Task goal ::
Using the entries below, copy out all lines where "الإسلامي" is found.

Information shown ::
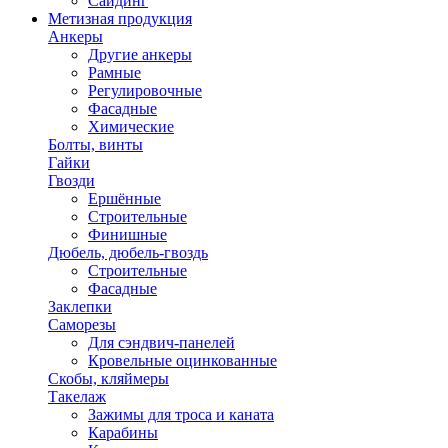
Сайдинг
Метизная продукция
Анкеры
Другие анкеры
Рамные
Регулировочные
Фасадные
Химические
Болты, винты
Гайки
Гвозди
Ершённые
Строительные
Финишные
Дюбель, дюбель-гвоздь
Строительные
Фасадные
Заклепки
Саморезы
Для сэндвич-панелей
Кровельные оцинкованные
Скобы, кляймеры
Такелаж
Зажимы для троса и каната
Карабины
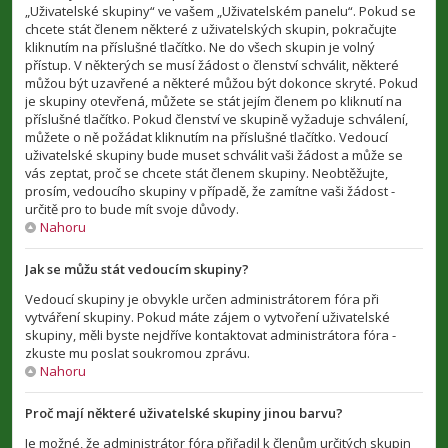
„Uživatelské skupiny“ ve vašem „Uživatelském panelu“. Pokud se
chcete stát členem některé z uživatelských skupin, pokračujte
kliknutím na příslušné tlačítko. Ne do všech skupin je volný
přístup. V některých se musí žádost o členství schválit, některé
můžou být uzavřené a některé můžou být dokonce skryté. Pokud
je skupiny otevřená, můžete se stát jejím členem po kliknutí na
příslušné tlačítko. Pokud členství ve skupině vyžaduje schválení,
můžete o ně požádat kliknutím na příslušné tlačítko. Vedoucí
uživatelské skupiny bude muset schválit vaši žádost a může se
vás zeptat, proč se chcete stát členem skupiny. Neobtěžujte,
prosím, vedoucího skupiny v případě, že zamítne vaši žádost -
určitě pro to bude mít svoje důvody.
Nahoru
Jak se můžu stát vedoucím skupiny?
Vedoucí skupiny je obvykle určen administrátorem fóra při
vytváření skupiny. Pokud máte zájem o vytvoření uživatelské
skupiny, měli byste nejdříve kontaktovat administrátora fóra -
zkuste mu poslat soukromou zprávu.
Nahoru
Proč mají některé uživatelské skupiny jinou barvu?
Je možné, že administrátor fóra přiřadil k členům určitých skupin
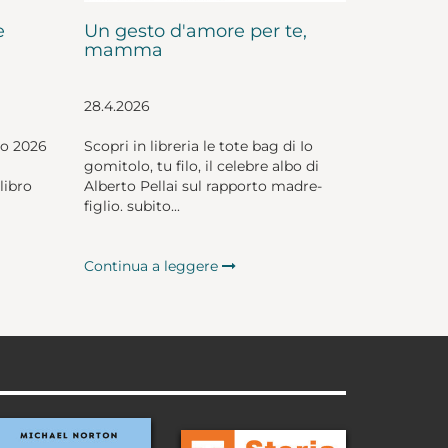
e
Un gesto d'amore per te,
mamma
28.4.2026
io 2026
Scopri in libreria le tote bag di Io
gomitolo, tu filo, il celebre albo di
libro
Alberto Pellai sul rapporto madre-
figlio. subito...
Continua a leggere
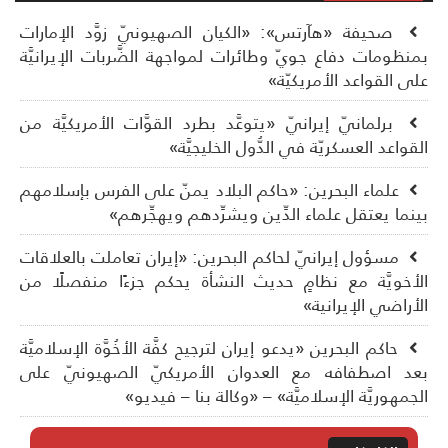
صحيفة «هآرتس»: «الكيان الصهيونيّ زوَّد الإمارات
نظومات دفاع جويّ وطائرات لمواجهة الضَّربات الإيرانيَّة
ى القواعد الأمريكيّة»
برلمانيّ إيرانيّ «يتوعَّد بطرد القوَّات الأمريكيَّة من
قواعد العسكريّة في الدُّول الخليجيَّة»
علماء البحرين: «حاكم البلاد يمنّ على الفرس بإسلامهم
نما يعتقل علماء الدِّين ويشرِّدهم ويهجِّرهم»
مسؤول إيرانيّ لحاكم البحرين: «إيران تعاملت بالعلاقات
أخويَّة مع نظامٍ حديث النشأة يحكم جزءًا منفصلًا من
أراضي الإيرانية»
حاكم البحرين «يدعو إيران لترجيح كفَّة الأخُوَّة الإسلاميَّة
د اصطفافه مع العدوان الأمريكيّ الصهيونيّ على
جمهوريَّة الإسلاميَّة» – «وكالة بنا – فيديو»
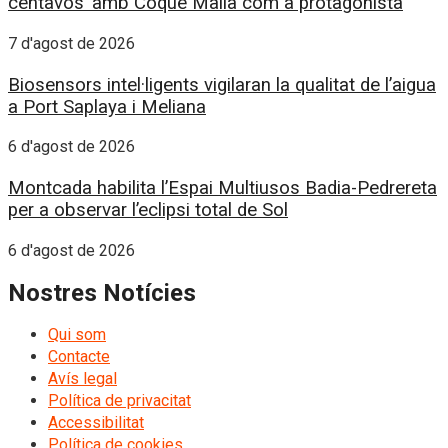
centavos’ amb Coque Malla com a protagonista
7 d'agost de 2026
Biosensors intel·ligents vigilaran la qualitat de l’aigua
a Port Saplaya i Meliana
6 d'agost de 2026
Montcada habilita l’Espai Multiusos Badia-Pedrereta
per a observar l’eclipsi total de Sol
6 d'agost de 2026
Nostres Notícies
Qui som
Contacte
Avís legal
Política de privacitat
Accessibilitat
Política de cookies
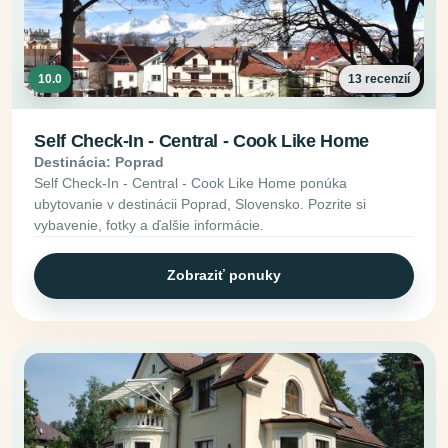
10.0
13 recenzií
Self Check-In - Central - Cook Like Home
Destinácia: Poprad
Self Check-In - Central - Cook Like Home ponúka
ubytovanie v destinácii Poprad, Slovensko. Pozrite si
vybavenie, fotky a ďalšie informácie.
Zobraziť ponuky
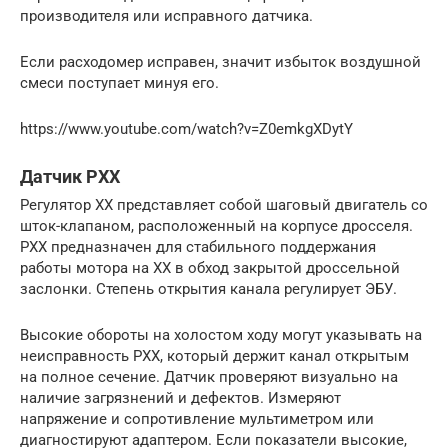
производителя или исправного датчика.
Если расходомер исправен, значит избыток воздушной
смеси поступает минуя его.
https://www.youtube.com/watch?v=Z0emkgXDytY
Датчик РХХ
Регулятор ХХ представляет собой шаговый двигатель со
шток-клапаном, расположенный на корпусе дросселя.
РХХ предназначен для стабильного поддержания
работы мотора на ХХ в обход закрытой дроссельной
заслонки. Степень открытия канала регулирует ЭБУ.
Высокие обороты на холостом ходу могут указывать на
неисправность РХХ, который держит канал открытым
на полное сечение. Датчик проверяют визуально на
наличие загрязнений и дефектов. Измеряют
напряжение и сопротивление мультиметром или
диагностируют адаптером. Если показатели высокие,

Finished exercise ::
حاكم البحرين «يدعو إيران لترجيح كفَّة الأخُوَّة الإسلاميَّة
جمهوريَّة الإسلاميَّة» – «وكالة بنا – فيديو»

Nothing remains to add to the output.